**Task description**: In the records below, find each line holding the word "Email" and copy it.

[Rendered page images]

:::

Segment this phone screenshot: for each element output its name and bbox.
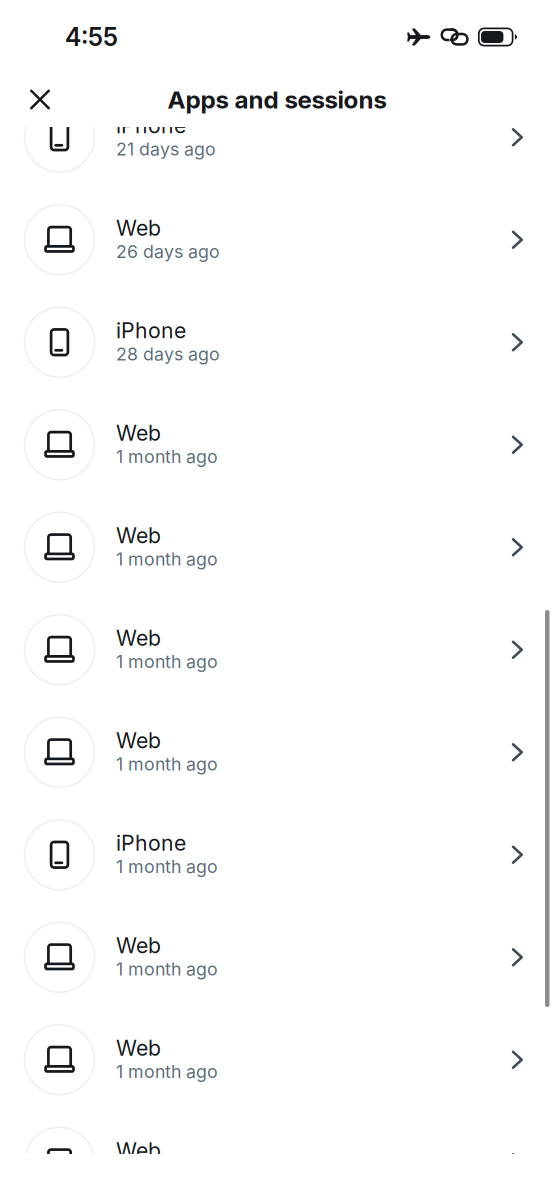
staticText: 26 days ago: [116, 241, 220, 262]
button[interactable]: Web: [0, 394, 554, 496]
staticText: Apps and sessions: [168, 85, 386, 114]
staticText: 1 month ago: [116, 446, 218, 467]
staticText: Web: [116, 933, 161, 958]
staticText: iPhone: [116, 318, 186, 343]
button[interactable]: iPhone: [0, 291, 554, 394]
button[interactable]: Close: [18, 78, 62, 122]
button[interactable]: iPhone: [0, 804, 554, 906]
staticText: Web: [116, 1035, 161, 1061]
button[interactable]: Web: [0, 1111, 554, 1200]
staticText: 1 month ago: [116, 1061, 218, 1082]
staticText: 1 month ago: [116, 753, 218, 775]
button[interactable]: Web: [0, 188, 554, 291]
staticText: iPhone: [116, 113, 186, 138]
staticText: Web: [116, 420, 161, 446]
button[interactable]: Web: [0, 701, 554, 804]
button[interactable]: Web: [0, 1008, 554, 1111]
button[interactable]: iPhone: [0, 86, 554, 188]
staticText: 21 days ago: [116, 138, 216, 160]
staticText: 1 month ago: [116, 856, 218, 877]
button[interactable]: Web: [0, 496, 554, 598]
staticText: 28 days ago: [116, 343, 220, 365]
staticText: 4:55: [65, 22, 118, 52]
staticText: iPhone: [116, 830, 186, 856]
staticText: Web: [116, 728, 161, 753]
staticText: 1 month ago: [116, 651, 218, 672]
staticText: 1 month ago: [116, 548, 218, 570]
button[interactable]: Web: [0, 906, 554, 1008]
staticText: Web: [116, 625, 161, 651]
staticText: Web: [116, 215, 161, 241]
staticText: 1 month ago: [116, 958, 218, 980]
staticText: Web: [116, 523, 161, 548]
staticText: Web: [116, 1138, 161, 1163]
button[interactable]: Web: [0, 598, 554, 701]
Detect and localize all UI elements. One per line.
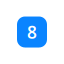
button[interactable]: 8 unread: [17, 16, 47, 48]
staticText: 8: [27, 20, 37, 44]
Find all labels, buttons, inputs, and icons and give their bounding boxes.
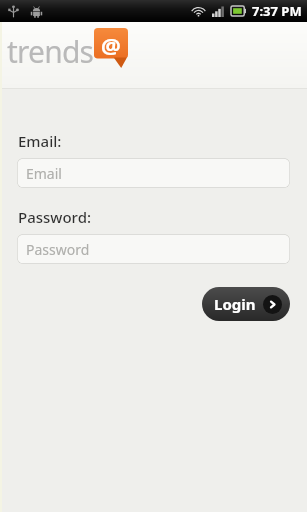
staticText: Email [26,164,62,183]
button[interactable]: Email [17,158,290,188]
staticText: Login [214,294,256,314]
button[interactable]: Password [17,234,290,264]
staticText: Password [26,240,90,259]
staticText: @ [101,30,121,60]
staticText: Email: [18,131,62,151]
staticText: trends [7,31,94,72]
staticText: 7:37 PM [252,2,302,20]
button[interactable]: Login [202,287,290,321]
staticText: Password: [18,207,92,227]
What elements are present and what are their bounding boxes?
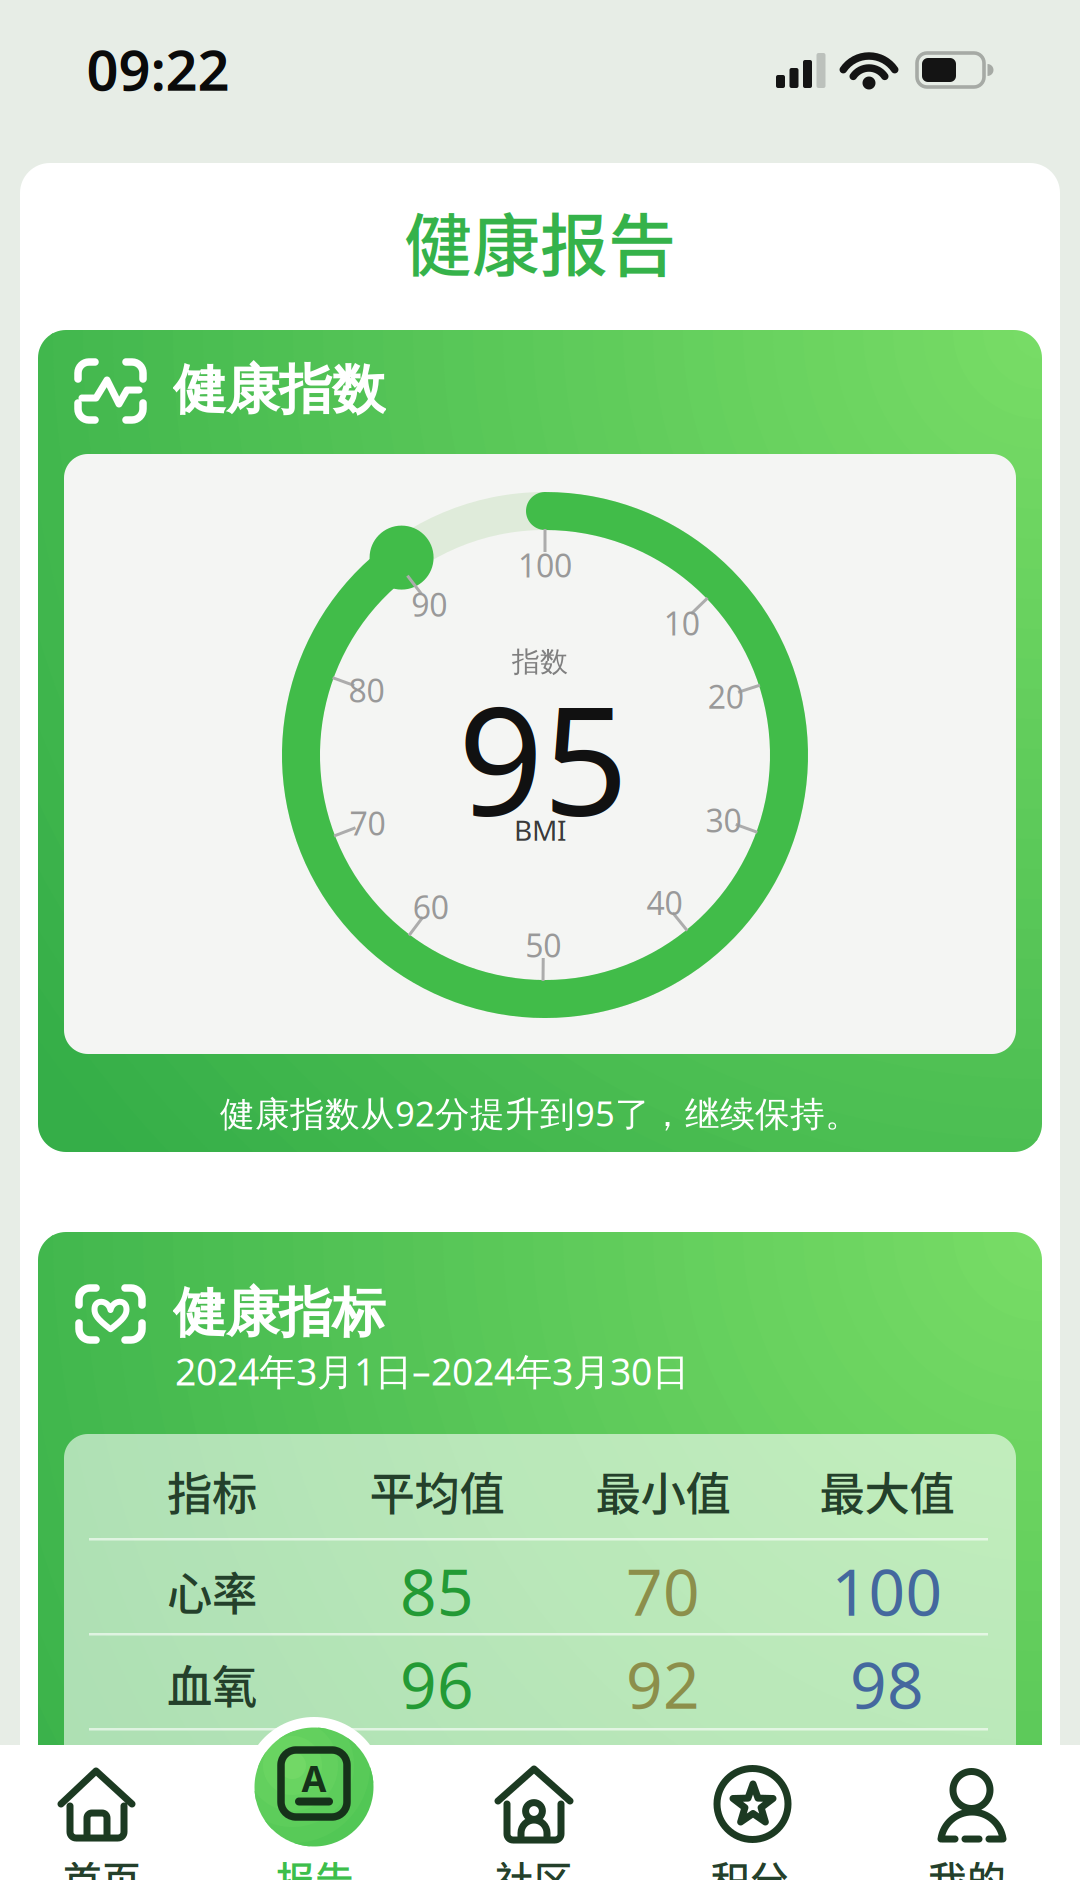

:::

**Response to this exercise**:
staticText: Email [26,164,62,183]
button[interactable]: Email [17,158,290,188]
staticText: Email: [18,131,62,151]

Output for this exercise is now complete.